During implementation of the last five-year plan, it became evident that a higher level of student engagement than is now the case is essential to the future vitality and success of the College. Engaging students more fully can also have a compounding effect that will help attract other motivated students and raise the College's reputation. Student engagement, therefore, is the focus of the current five-year strategic plan and its three goals.
The first goal recognizes that the recruitment and retention of interested and motivated high school students will result in students who are engaged once they begin their course of study at the College. The second goal continues this theme by further engaging students via a demanding program of study and opportunities for experiential learning and student self-empowerment. The third goal suggests that student engagement in learning is heightened by a rich extracurricular and co-curricular life supported by adequate programs and facilities.
The College will use the National Survey of Student Engagement, a self-study in which it has participated for several years, to measure progress against national norms.
Goal 1: Recruit and retain a more motivated, capable, and diverse student body.
Objective 1: Increase financial aid to new and returning students.
Initiative 1: Increase the College's endowment by $30 million for the new scholarships included in the Strategic Plan. (Top priority.)
Initiative 2: Develop a merit scholarship program to reward students for excellent academic work at Randolph-Macon.
Initiative 3: Increase the need-based financial aid for capable students who will be successful academically at the College.
Initiative 4: Create a merit scholarship program for capable students interested in the natural and mathematical sciences.
Objective 2: Continue to develop a marketing and admissions strategy that more successfully recruits a more motivated, capable, and diverse student body.
Initiative 1: Identify and consider all measures of student success in the admissions process.

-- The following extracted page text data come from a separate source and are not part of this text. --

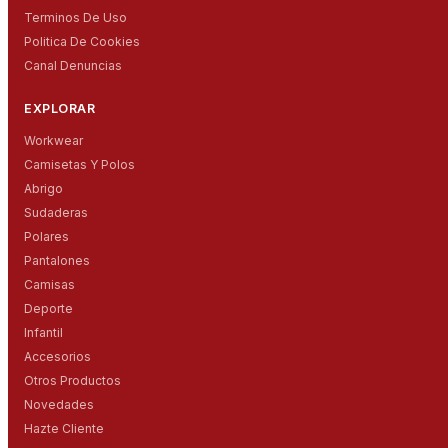
Terminos De Uso
Politica De Cookies
Canal Denuncias
EXPLORAR
Workwear
Camisetas Y Polos
Abrigo
Sudaderas
Polares
Pantalones
Camisas
Deporte
Infantil
Accesorios
Otros Productos
Novedades
Hazte Cliente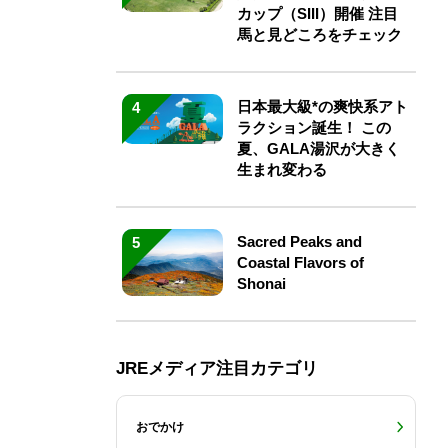
カップ（SIII）開催 注目
馬と見どころをチェック
日本最大級*の爽快系アト
4
ラクション誕生！ この
夏、GALA湯沢が大きく
生まれ変わる
Sacred Peaks and
5
Coastal Flavors of
Shonai
JREメディア注目カテゴリ
おでかけ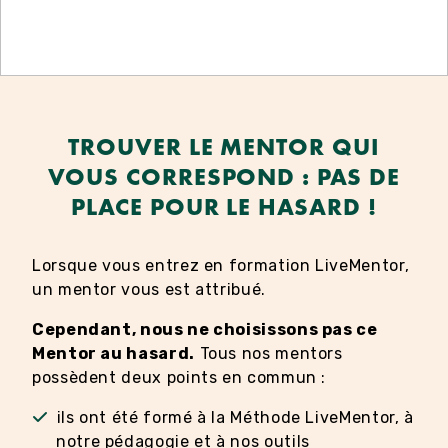
TROUVER LE MENTOR QUI
VOUS CORRESPOND : PAS DE
PLACE POUR LE HASARD !
Lorsque vous entrez en formation LiveMentor,
un mentor vous est attribué.
Cependant, nous ne choisissons pas ce
Mentor au hasard.
Tous nos mentors
possèdent deux points en commun :
ils ont été formé à la Méthode LiveMentor, à
notre pédagogie et à nos outils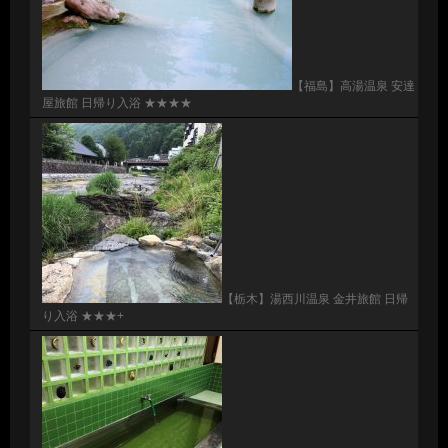
【福島】高湯温泉 安達
屋旅館 日帰り入浴 ★★★★
【栃木】湯西川温泉 金井旅館 日帰
り入浴 ★★★+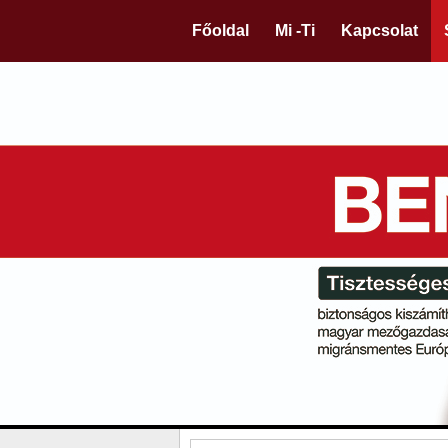
Főoldal
Mi -Ti
Kapcsolat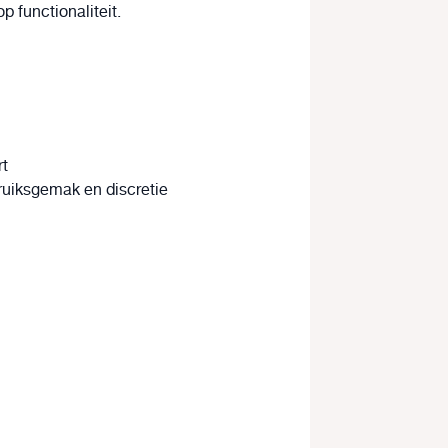
p functionaliteit.
rt
ruiksgemak en discretie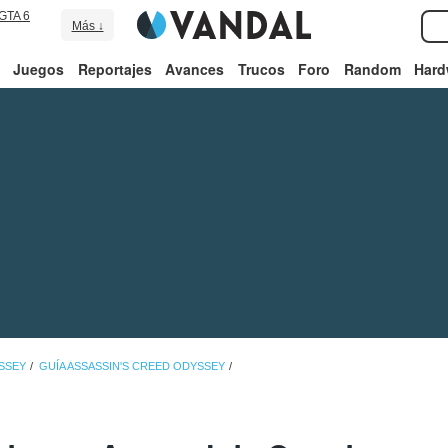
GTA 6
Más ↓
Juegos
Reportajes
Avances
Trucos
Foro
Random
Hard
SSEY
GUÍA ASSASSIN'S CREED ODYSSEY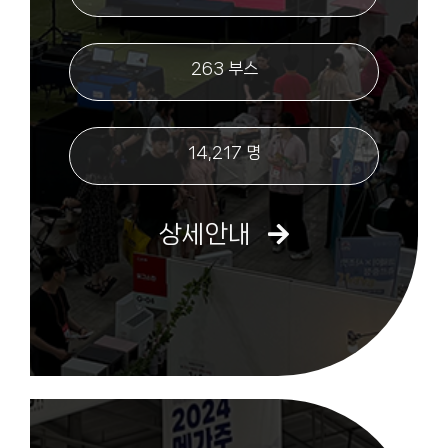
263 부스
14,217 명
상세안내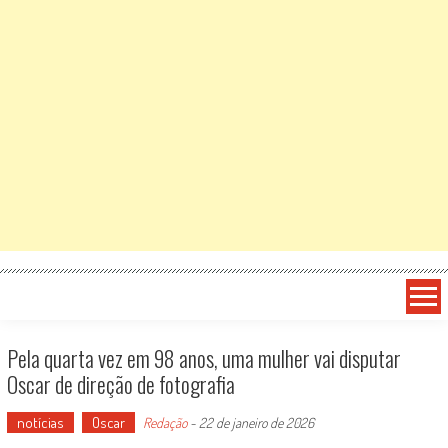
Pela quarta vez em 98 anos, uma mulher vai disputar
Oscar de direção de fotografia
notícias
Oscar
Redação
-
22 de janeiro de 2026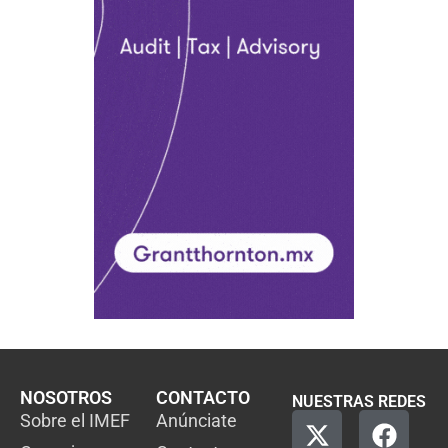
NOSOTROS
CONTACTO
NUESTRAS REDES
Sobre el IMEF
Anúnciate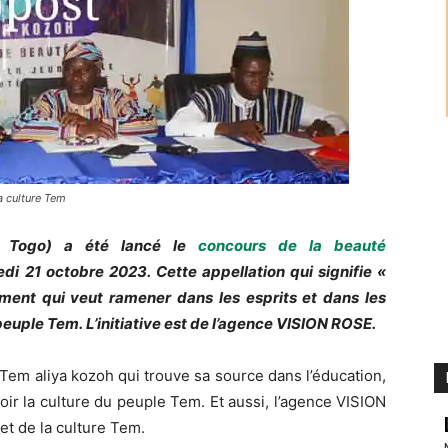
a culture Tem
 Togo)
a été lancé le
concours de la beauté
edi 21 octobre 2023.
Cette appellation qui signifie «
ent qui veut ramener dans les esprits et dans les
 peuple
Tem
.
L’initiative est de l’agence VISION ROSE.
Tem
aliya
kozoh
qui trouve sa source dans l’éducation,
oir la culture du peuple T
em
.
Et aussi, l’agence VISION
let de la culture
Tem
.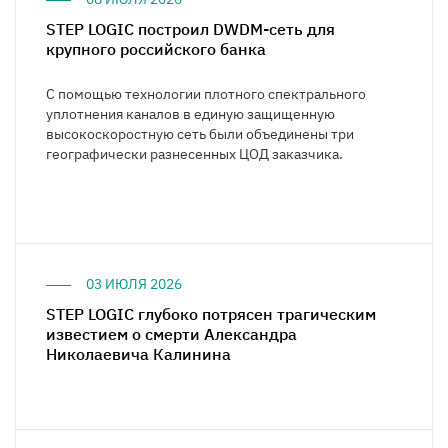
STEP LOGIC построил DWDM-сеть для
крупного российского банка
С помощью технологии плотного спектрального
уплотнения каналов в единую защищенную
высокоскоростную сеть были объединены три
географически разнесенных ЦОД заказчика.
03 ИЮЛЯ 2026
STEP LOGIC глубоко потрясен трагическим
известием о смерти Александра
Николаевича Калинина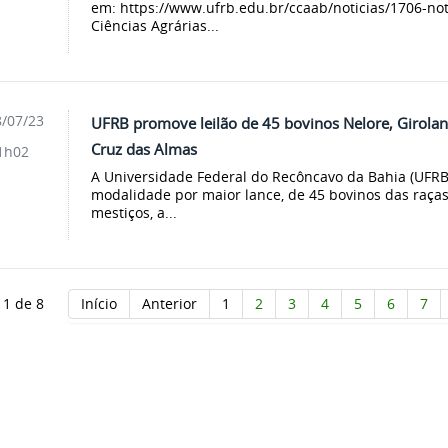
em: https://www.ufrb.edu.br/ccaab/noticias/1706-not
Ciências Agrárias...
/07/23
UFRB promove leilão de 45 bovinos Nelore, Girola
Cruz das Almas
1h02
A Universidade Federal do Recôncavo da Bahia (UFRB) 
modalidade por maior lance, de 45 bovinos das raças
mestiços, a...
 1 de 8
Início
Anterior
1
2
3
4
5
6
7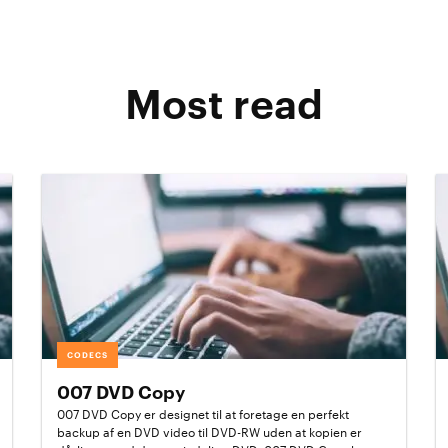
Most read
CODECS
007 DVD Copy
007 DVD Copy er designet til at foretage en perfekt
backup af en DVD video til DVD-RW uden at kopien er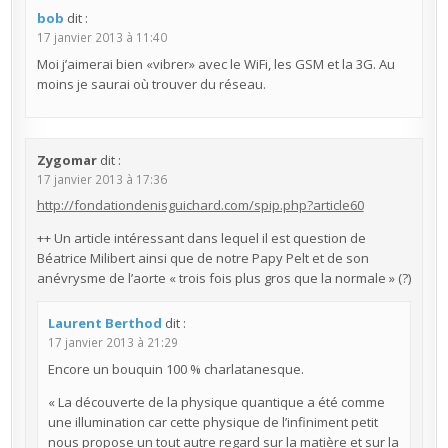
bob
dit :
17 janvier 2013 à 11:40
Moi j’aimerai bien «vibrer» avec le WiFi, les GSM et la 3G. Au
moins je saurai où trouver du réseau.
Zygomar
dit :
17 janvier 2013 à 17:36
http://fondationdenisguichard.com/spip.php?article60
++ Un article intéressant dans lequel il est question de
Béatrice Milibert ainsi que de notre Papy Pelt et de son
anévrysme de l’aorte « trois fois plus gros que la normale » (?)
Laurent Berthod
dit :
17 janvier 2013 à 21:29
Encore un bouquin 100 % charlatanesque.
« La découverte de la physique quantique a été comme
une illumination car cette physique de l’infiniment petit
nous propose un tout autre regard sur la matière et sur la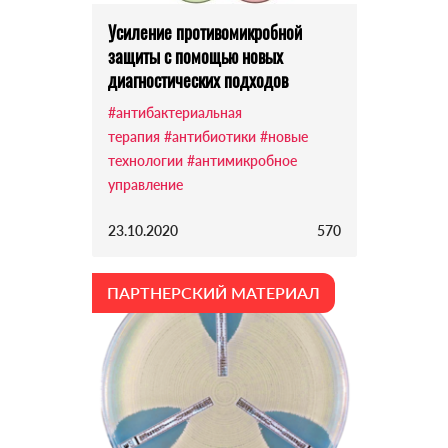
Усиление противомикробной
защиты с помощью новых
диагностических подходов
#антибактериальная
терапия
#антибиотики
#новые
технологии
#антимикробное
управление
23.10.2020
570
ПАРТНЕРСКИЙ МАТЕРИАЛ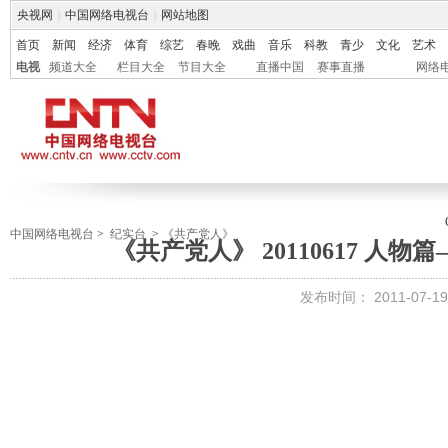
央视网
|
中国网络电视台
|
网站地图
首页
新闻
经济
体育
综艺
春晚
戏曲
音乐
科教
青少
文化
艺术
电视
频道大全
栏目大全
节目大全
直播中国
赛事直播
网络
中国网络电视台
>
纪实台
>
《共产党人》
《共产党人》 20110617 人
发布时间：
2011-07-19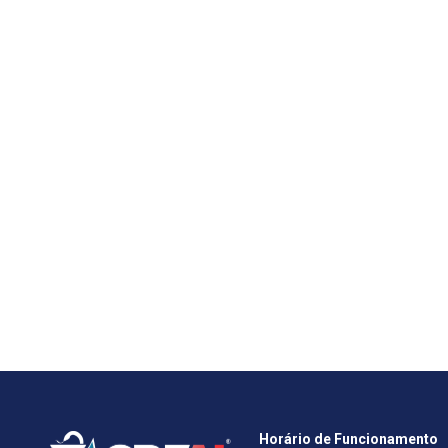
Horário de Funcionamento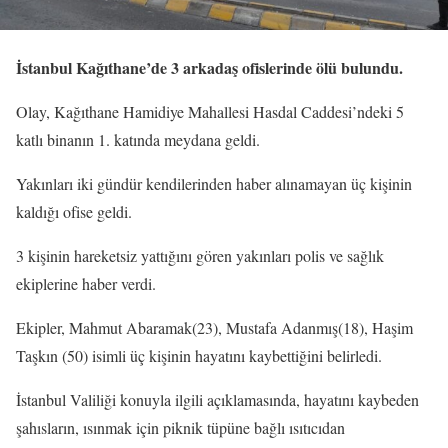
İstanbul Kağıthane’de 3 arkadaş ofislerinde ölü bulundu.
Olay, Kağıthane Hamidiye Mahallesi Hasdal Caddesi’ndeki 5
katlı binanın 1. katında meydana geldi.
Yakınları iki gündür kendilerinden haber alınamayan üç kişinin
kaldığı ofise geldi.
3 kişinin hareketsiz yattığını gören yakınları polis ve sağlık
ekiplerine haber verdi.
Ekipler, Mahmut Abaramak(23), Mustafa Adanmış(18), Haşim
Taşkın (50) isimli üç kişinin hayatını kaybettiğini belirledi.
İstanbul Valiliği konuyla ilgili açıklamasında, hayatını kaybeden
şahısların, ısınmak için piknik tüpüne bağlı ısıtıcıdan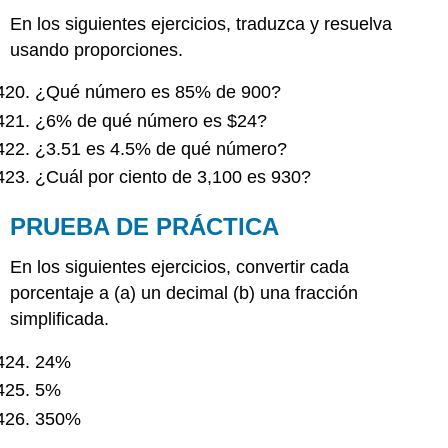
En los siguientes ejercicios, traduzca y resuelva
usando proporciones.
¿Qué número es 85% de 900?
¿6% de qué número es $24?
¿3.51 es 4.5% de qué número?
¿Cuál por ciento de 3,100 es 930?
PRUEBA DE PRÁCTICA
En los siguientes ejercicios, convertir cada
porcentaje a (a) un decimal (b) una fracción
simplificada.
24%
5%
350%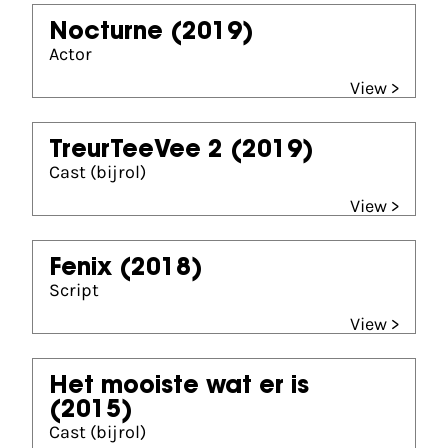
Nocturne
(2019)
Actor
View >
TreurTeeVee 2
(2019)
Cast (bijrol)
View >
Fenix
(2018)
Script
View >
Het mooiste wat er is
(2015)
Cast (bijrol)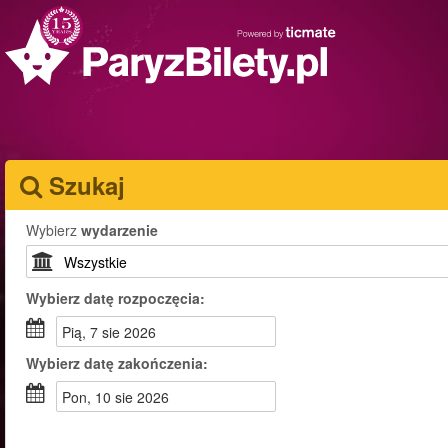
Szukaj
Wybierz
wydarzenie
Wybierz
datę rozpoczęcia:
pią, 7 sie 2026
Wybierz
datę zakończenia:
pon, 10 sie 2026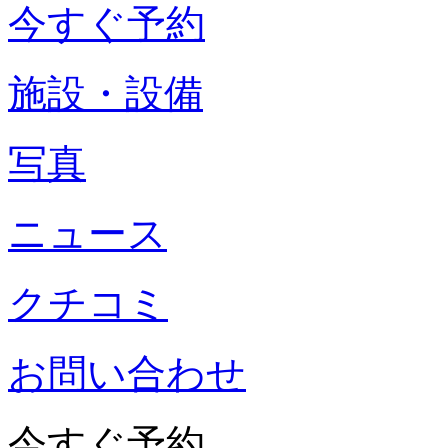
今すぐ予約
施設・設備
写真
ニュース
クチコミ
お問い合わせ
今すぐ予約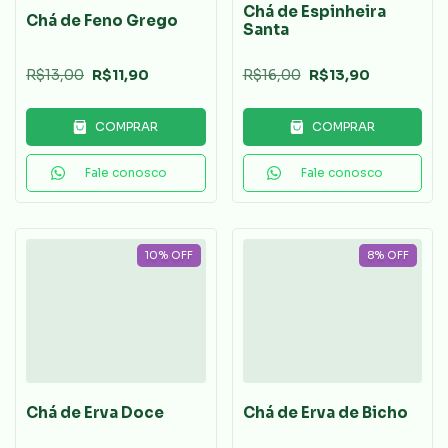
Chá de Espinheira
Chá de Feno Grego
Santa
R$13,00
R$11,90
R$16,00
R$13,90
COMPRAR
COMPRAR
Fale conosco
Fale conosco
10
%
OFF
8
%
OFF
Chá de Erva Doce
Chá de Erva de Bicho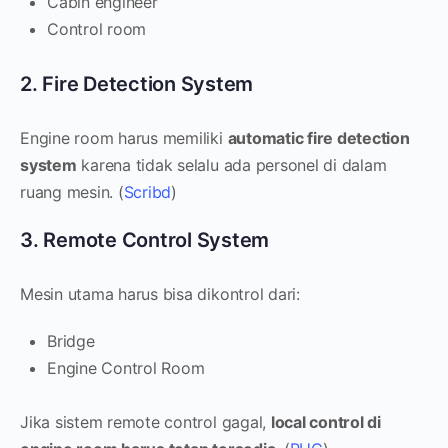
Cabin engineer
Control room
2. Fire Detection System
Engine room harus memiliki
automatic fire detection
system
karena tidak selalu ada personel di dalam
ruang mesin. (
Scribd
)
3. Remote Control System
Mesin utama harus bisa dikontrol dari:
Bridge
Engine Control Room
Jika sistem remote control gagal,
local control di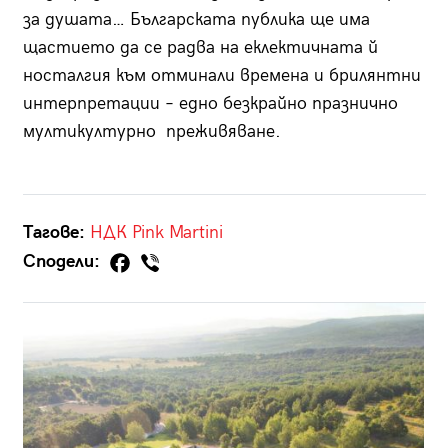
за душата… Българската публика ще има
щастието да се радва на еклектичната й
носталгия към отминали времена и брилянтни
интерпретации – едно безкрайно празнично
мултикултурно преживяване.
Тагове:
НДК
Pink Martini
Сподели: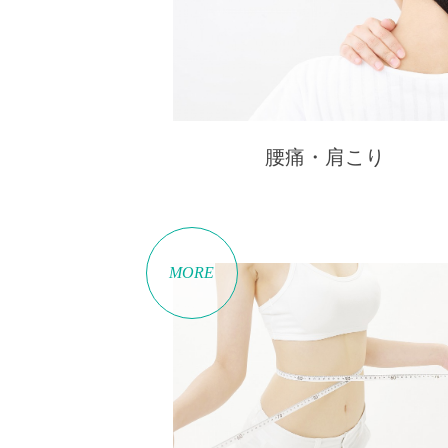
腰痛・肩こり
MORE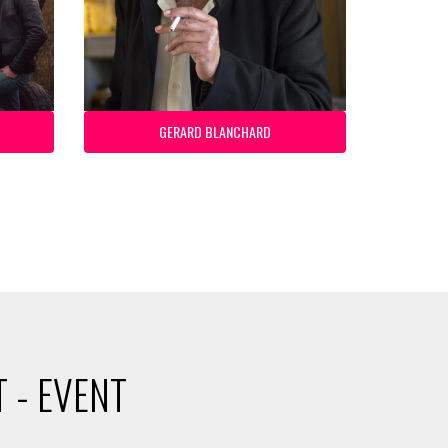
GERARD BLANCHARD
 - EVENT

Initiative 2: Enroll more students interested in the sciences.
Initiative 3: Continue to integrate and coordinate academic and athletic recruiting.
Initiative 4: Assess and revise the integrated marketing and communications plan to support directly the "peaks of excellence" and the goals and objectives of the new strategic plan.
Initiative 5: Improve campus facilities in order to facilitate recruitment.
Initiative 6: Involve faculty and staff more efficiently in the admissions process and find ways to use them more effectively.
Objective 3: Increase the racial, ethnic, economic, geographic, religious, and academic diversity of the College community.
Initiative 1: Develop scholarship programs targeted to minority populations in order to diversify the student body.
Initiative 2: Encourage faculty and student participation in the recruitment of minority students.
Initiative 3: Develop targeted retention efforts for special populations and minority students.
Initiative 4: Diversify the faculty.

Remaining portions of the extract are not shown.